Adrian Cockcroft on Nexflix use of AWS

Small pieces, loosely joined” is making its mark in the cloud. Adrian Cockcroft on ZDNet UK:

“Everyone is sitting in the middle of a bunch of supplier and consumer relationships and every team is responsible for knowing what those relationships are and managing them. It’s completely devolved — we don’t have any centralised control…

“[We] got rid of the operations … and just have the developers, so you can’t depend on everybody and you have to assume that all the other developers are writing broken code that isn’t properly deployed. And when you write a REST call to them, you might get nothing back or broken code and you just have to deal with that.

“By making everyone responsible for the robustness of their code, we’ve ended up training a whole building full of developers to build their code very robustly…”

Cockcroft’s statements seem almost obvious to me as a platform guy, but it still amazes me how many complex and fragile interdependencies our industry is building. Sometimes it’s NIH at work, and sometimes there’s a perceived competitive advantage in building proprietary systems.

But I also have to wonder if a more general lack of experience isn’t also at play here. Taking a bet on a platform is hard even when you have all the information and understand why generalization is useful. It’s even harder when a substantial number of decision-makers don’t really understand what a platform actually is.

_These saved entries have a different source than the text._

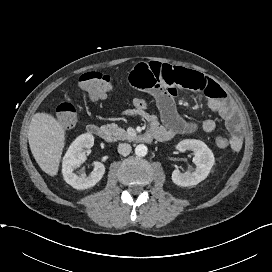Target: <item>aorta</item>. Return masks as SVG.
Instances as JSON below:
<instances>
[{
    "instance_id": "762f6f07",
    "label": "aorta",
    "mask_w": 272,
    "mask_h": 272,
    "mask_svg": "<svg viewBox=\"0 0 272 272\" xmlns=\"http://www.w3.org/2000/svg\"><path fill=\"white\" fill-rule=\"evenodd\" d=\"M147 152H148L147 146H145L144 144H139L135 148V154L139 157L146 156Z\"/></svg>"
}]
</instances>
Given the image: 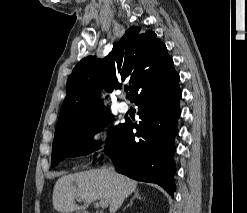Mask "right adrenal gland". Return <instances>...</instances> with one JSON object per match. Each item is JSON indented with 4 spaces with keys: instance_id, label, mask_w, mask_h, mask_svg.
Here are the masks:
<instances>
[{
    "instance_id": "right-adrenal-gland-1",
    "label": "right adrenal gland",
    "mask_w": 247,
    "mask_h": 213,
    "mask_svg": "<svg viewBox=\"0 0 247 213\" xmlns=\"http://www.w3.org/2000/svg\"><path fill=\"white\" fill-rule=\"evenodd\" d=\"M135 198L141 199V195H140V193H139L138 190H136V191L134 192V196L131 198L129 204H128L127 206H125L123 210H125L127 207L131 206V205L133 204V200H134Z\"/></svg>"
}]
</instances>
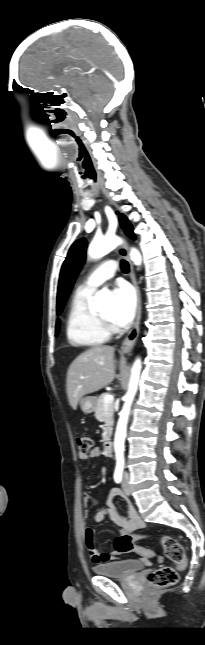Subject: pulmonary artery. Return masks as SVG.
Wrapping results in <instances>:
<instances>
[{
    "instance_id": "obj_1",
    "label": "pulmonary artery",
    "mask_w": 205,
    "mask_h": 645,
    "mask_svg": "<svg viewBox=\"0 0 205 645\" xmlns=\"http://www.w3.org/2000/svg\"><path fill=\"white\" fill-rule=\"evenodd\" d=\"M117 270V264L114 260L103 262L97 267L78 287L79 290L93 292L98 286L111 279Z\"/></svg>"
}]
</instances>
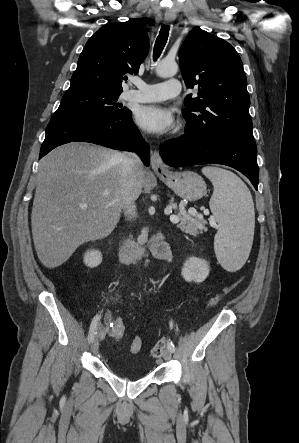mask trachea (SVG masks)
Wrapping results in <instances>:
<instances>
[{"label": "trachea", "instance_id": "1", "mask_svg": "<svg viewBox=\"0 0 299 443\" xmlns=\"http://www.w3.org/2000/svg\"><path fill=\"white\" fill-rule=\"evenodd\" d=\"M169 25H162L159 35L156 39L155 45H154V51H153V59L156 61L160 54L162 53V50L164 49L168 36H169Z\"/></svg>", "mask_w": 299, "mask_h": 443}]
</instances>
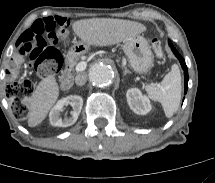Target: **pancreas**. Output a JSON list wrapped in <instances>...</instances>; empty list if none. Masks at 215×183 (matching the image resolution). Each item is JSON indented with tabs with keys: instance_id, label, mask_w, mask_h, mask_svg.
<instances>
[{
	"instance_id": "1",
	"label": "pancreas",
	"mask_w": 215,
	"mask_h": 183,
	"mask_svg": "<svg viewBox=\"0 0 215 183\" xmlns=\"http://www.w3.org/2000/svg\"><path fill=\"white\" fill-rule=\"evenodd\" d=\"M69 63H70V66H71V67H74L75 64H76V60H73V61H71V62H69Z\"/></svg>"
}]
</instances>
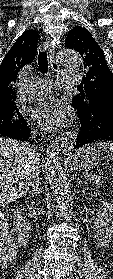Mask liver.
Returning <instances> with one entry per match:
<instances>
[{"label":"liver","mask_w":113,"mask_h":279,"mask_svg":"<svg viewBox=\"0 0 113 279\" xmlns=\"http://www.w3.org/2000/svg\"><path fill=\"white\" fill-rule=\"evenodd\" d=\"M39 154L26 143L0 138V205L26 195L38 172Z\"/></svg>","instance_id":"1"}]
</instances>
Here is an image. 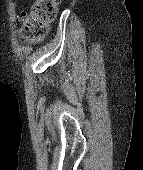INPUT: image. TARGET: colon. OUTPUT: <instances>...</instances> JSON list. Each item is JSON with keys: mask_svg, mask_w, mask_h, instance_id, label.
<instances>
[{"mask_svg": "<svg viewBox=\"0 0 143 170\" xmlns=\"http://www.w3.org/2000/svg\"><path fill=\"white\" fill-rule=\"evenodd\" d=\"M61 0H35L27 13H22L21 23L26 36L33 41H42L50 23L57 15Z\"/></svg>", "mask_w": 143, "mask_h": 170, "instance_id": "1", "label": "colon"}]
</instances>
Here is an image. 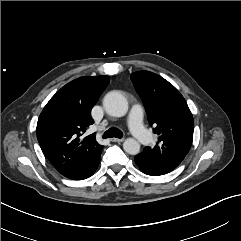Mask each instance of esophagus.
<instances>
[{
    "instance_id": "esophagus-1",
    "label": "esophagus",
    "mask_w": 241,
    "mask_h": 241,
    "mask_svg": "<svg viewBox=\"0 0 241 241\" xmlns=\"http://www.w3.org/2000/svg\"><path fill=\"white\" fill-rule=\"evenodd\" d=\"M111 141L112 142H123L124 138H112Z\"/></svg>"
}]
</instances>
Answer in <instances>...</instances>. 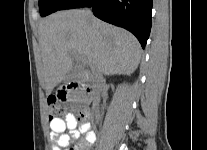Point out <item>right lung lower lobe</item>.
<instances>
[{"label": "right lung lower lobe", "instance_id": "right-lung-lower-lobe-1", "mask_svg": "<svg viewBox=\"0 0 207 150\" xmlns=\"http://www.w3.org/2000/svg\"><path fill=\"white\" fill-rule=\"evenodd\" d=\"M92 7L94 15L133 33L145 48L151 30L152 0H66L59 10Z\"/></svg>", "mask_w": 207, "mask_h": 150}]
</instances>
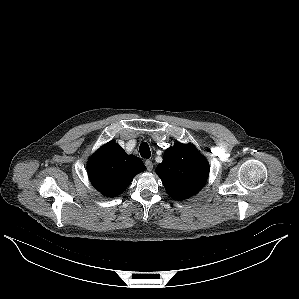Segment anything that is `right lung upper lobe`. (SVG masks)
Instances as JSON below:
<instances>
[{"mask_svg":"<svg viewBox=\"0 0 299 299\" xmlns=\"http://www.w3.org/2000/svg\"><path fill=\"white\" fill-rule=\"evenodd\" d=\"M93 186L108 197L121 194L138 173L145 170L136 156L127 155L114 141L103 145L87 164Z\"/></svg>","mask_w":299,"mask_h":299,"instance_id":"obj_1","label":"right lung upper lobe"}]
</instances>
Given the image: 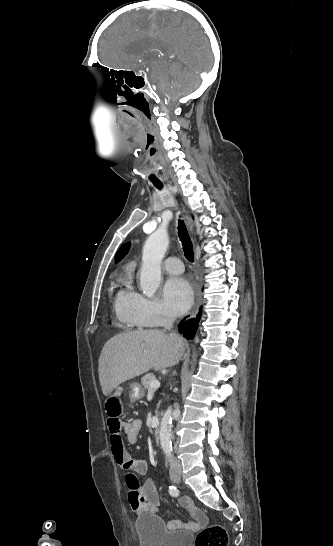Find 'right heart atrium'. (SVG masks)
Segmentation results:
<instances>
[{
  "instance_id": "d8ad5b80",
  "label": "right heart atrium",
  "mask_w": 333,
  "mask_h": 546,
  "mask_svg": "<svg viewBox=\"0 0 333 546\" xmlns=\"http://www.w3.org/2000/svg\"><path fill=\"white\" fill-rule=\"evenodd\" d=\"M133 316L143 325L155 326L169 321V315L156 300L149 299L137 292L131 302Z\"/></svg>"
}]
</instances>
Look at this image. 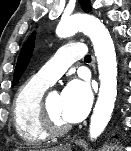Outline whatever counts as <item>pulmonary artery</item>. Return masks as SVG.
Wrapping results in <instances>:
<instances>
[{"label":"pulmonary artery","mask_w":131,"mask_h":151,"mask_svg":"<svg viewBox=\"0 0 131 151\" xmlns=\"http://www.w3.org/2000/svg\"><path fill=\"white\" fill-rule=\"evenodd\" d=\"M85 45L73 42L63 45L55 55L37 72L41 81L53 84L75 61L85 57Z\"/></svg>","instance_id":"e3ab8cb5"}]
</instances>
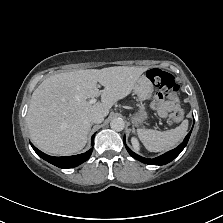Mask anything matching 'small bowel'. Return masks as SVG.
Segmentation results:
<instances>
[{
  "instance_id": "obj_1",
  "label": "small bowel",
  "mask_w": 223,
  "mask_h": 223,
  "mask_svg": "<svg viewBox=\"0 0 223 223\" xmlns=\"http://www.w3.org/2000/svg\"><path fill=\"white\" fill-rule=\"evenodd\" d=\"M153 105L160 116H166L172 110L179 108L178 99L175 96L165 99L162 93L155 95Z\"/></svg>"
}]
</instances>
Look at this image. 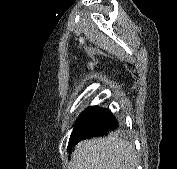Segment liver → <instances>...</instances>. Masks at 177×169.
I'll use <instances>...</instances> for the list:
<instances>
[{
    "label": "liver",
    "instance_id": "6515ba94",
    "mask_svg": "<svg viewBox=\"0 0 177 169\" xmlns=\"http://www.w3.org/2000/svg\"><path fill=\"white\" fill-rule=\"evenodd\" d=\"M133 146L115 135L89 139L76 145L69 169H135Z\"/></svg>",
    "mask_w": 177,
    "mask_h": 169
}]
</instances>
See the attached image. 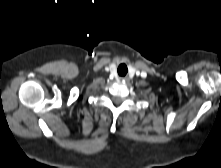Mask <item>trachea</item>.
Segmentation results:
<instances>
[{
	"label": "trachea",
	"mask_w": 221,
	"mask_h": 168,
	"mask_svg": "<svg viewBox=\"0 0 221 168\" xmlns=\"http://www.w3.org/2000/svg\"><path fill=\"white\" fill-rule=\"evenodd\" d=\"M117 71L119 76H125L127 74L128 69L125 64H121L119 65Z\"/></svg>",
	"instance_id": "1"
}]
</instances>
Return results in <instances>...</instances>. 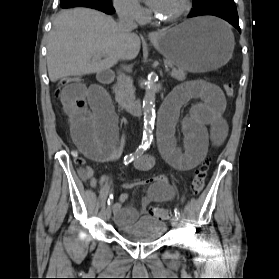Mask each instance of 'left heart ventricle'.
<instances>
[{"label": "left heart ventricle", "instance_id": "b2bd125f", "mask_svg": "<svg viewBox=\"0 0 279 279\" xmlns=\"http://www.w3.org/2000/svg\"><path fill=\"white\" fill-rule=\"evenodd\" d=\"M183 5V0H161L156 15L159 17H171L175 15Z\"/></svg>", "mask_w": 279, "mask_h": 279}]
</instances>
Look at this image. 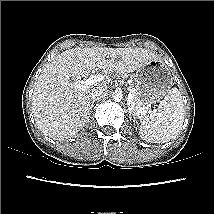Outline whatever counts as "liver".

I heard a story recently about a Director of a small IT department (<100 people), who insisted that his team “had to move to The Cloud as soon as possible”. But it was clear to the person he was talking to, that he didn’t really understand what “The Cloud” was, much less how or why their organization should “move to it”.

I don’t know enough about their needs to say whether it’s the right thing for them or not, but it seems obvious to me that this type of infrastructural change needs to be managed carefully, and with as much information as possible.

The fundamental question that the Director never seemed to ask is, “What is a platform?”, and then “What is a cloud platform, and why might I want one?” — And not, “How fast can we switch to the latest [insert-buzzword-here]?”